Charlie Kirk Has Moral Panicked Himself Into Being Suspicious of His Own Condiments
Are you eating politically correct chicken? Are your kids getting groomed by their guacamole?! Those are ridiculous questions, right? And yet, the right-wing moral panic over “the woke mind virus” is entering a new frenzied state, where conservative pundits are now obsessing over the political characteristics of the companies that make their food.
All this anxiety reared its ugly head when far-right figure Charlie Kirk, a man who believes he’s in the throes of “spiritual warfare,” went on a tirade about “woke” food.

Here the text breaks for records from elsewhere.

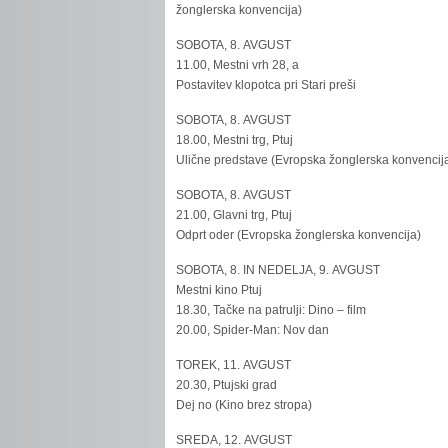
žonglerska konvencija)
SOBOTA, 8. AVGUST
11.00, Mestni vrh 28, a
Postavitev klopotca pri Stari preši
SOBOTA, 8. AVGUST
18.00, Mestni trg, Ptuj
Ulične predstave (Evropska žonglerska konvencij
SOBOTA, 8. AVGUST
21.00, Glavni trg, Ptuj
Odprt oder (Evropska žonglerska konvencija)
SOBOTA, 8. IN NEDELJA, 9. AVGUST
Mestni kino Ptuj
18.30, Tačke na patrulji: Dino – film
20.00, Spider-Man: Nov dan
TOREK, 11. AVGUST
20.30, Ptujski grad
Dej no (Kino brez stropa)
SREDA, 12. AVGUST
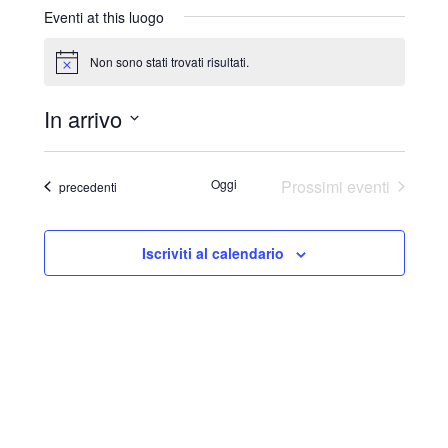
r
Eventi at this luogo
i
z
Non sono stati trovati risultati.
N
z
o
o
t
In arrivo
i
c
S
e
e
Oggi
Prossimi eventi
Eventi
precedenti
l
e
Iscriviti al calendario
z
i
o
n
a
l
a
d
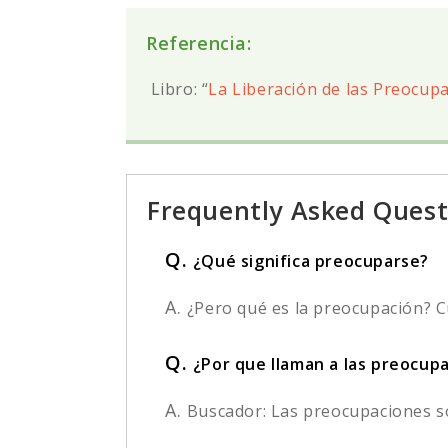
Referencia:
Libro: “
La Liberación de las Preocup
Frequently Asked Quest
Q.
¿Qué significa preocuparse?
A.
¿Pero qué es la preocupación? C
Q.
¿Por que llaman a las preocup
A.
Buscador: Las preocupaciones son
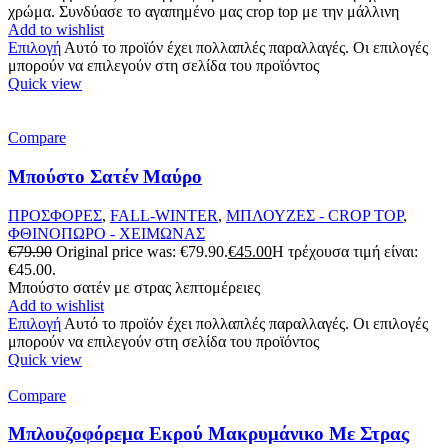
χρώμα. Συνδύασε το αγαπημένο μας crop top με την μάλλινη
Add to wishlist
Επιλογή
Αυτό το προϊόν έχει πολλαπλές παραλλαγές. Οι επιλογές
μπορούν να επιλεγούν στη σελίδα του προϊόντος
Quick view
Compare
Μπούστο Σατέν Μαύρο
ΠΡΟΣΦΟΡΕΣ
,
FALL-WINTER
,
ΜΠΛΟΥΖΕΣ - CROP TOP
,
ΦΘΙΝΟΠΩΡΟ - ΧΕΙΜΩΝΑΣ
€
79.90
Original price was: €79.90.
€
45.00
Η τρέχουσα τιμή είναι:
€45.00.
Μπούστο σατέν με στρας λεπτομέρειες
Add to wishlist
Επιλογή
Αυτό το προϊόν έχει πολλαπλές παραλλαγές. Οι επιλογές
μπορούν να επιλεγούν στη σελίδα του προϊόντος
Quick view
Compare
Μπλουζοφόρεμα Εκρού Μακρυμάνικο Με Στρας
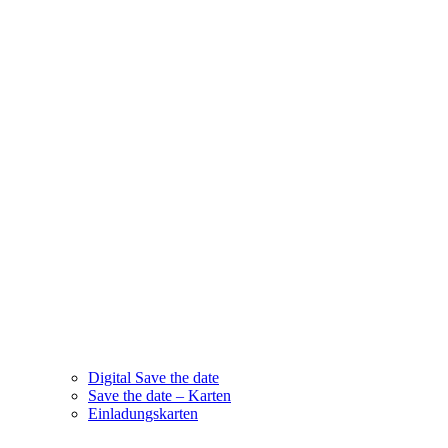
Digital Save the date
Save the date – Karten
Einladungskarten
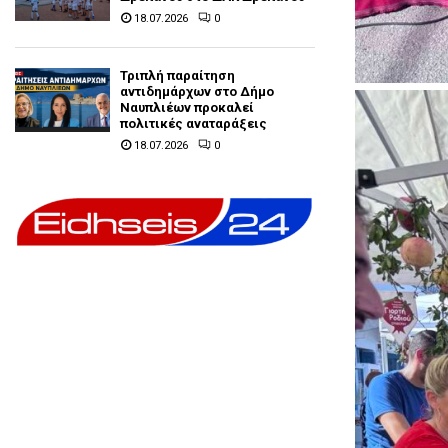
18.07.2026
0
Τριπλή παραίτηση
αντιδημάρχων στο Δήμο
Ναυπλιέων προκαλεί
πολιτικές αναταράξεις
18.07.2026
0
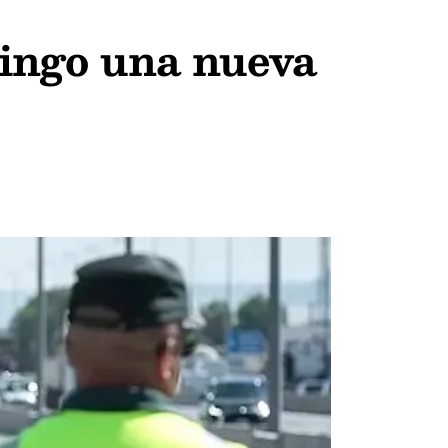
ingo una nueva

While reading out a sponsor ad for a coffee company “100% committed to conservative values from sourcing the beans to the roasting process” (???) on The Charlie Kirk Show, he started speculating on whether the food he has in his own kitchen are secretly too left-wing for his tastes.
“I’m guilty of this,” he said. “I’m going through my kitchen, I’m going through my refrigerator, and I’m starting to ask the question, ‘Well, is this ketchup bottle woke? Is this mustard? I mean, literally.”
Now I have the mental image of Charlie Kirk sitting in front of his refrigerator light at midnight, jaw agape, having a panic attack over whether the 57 Heinz flavors are non-binary.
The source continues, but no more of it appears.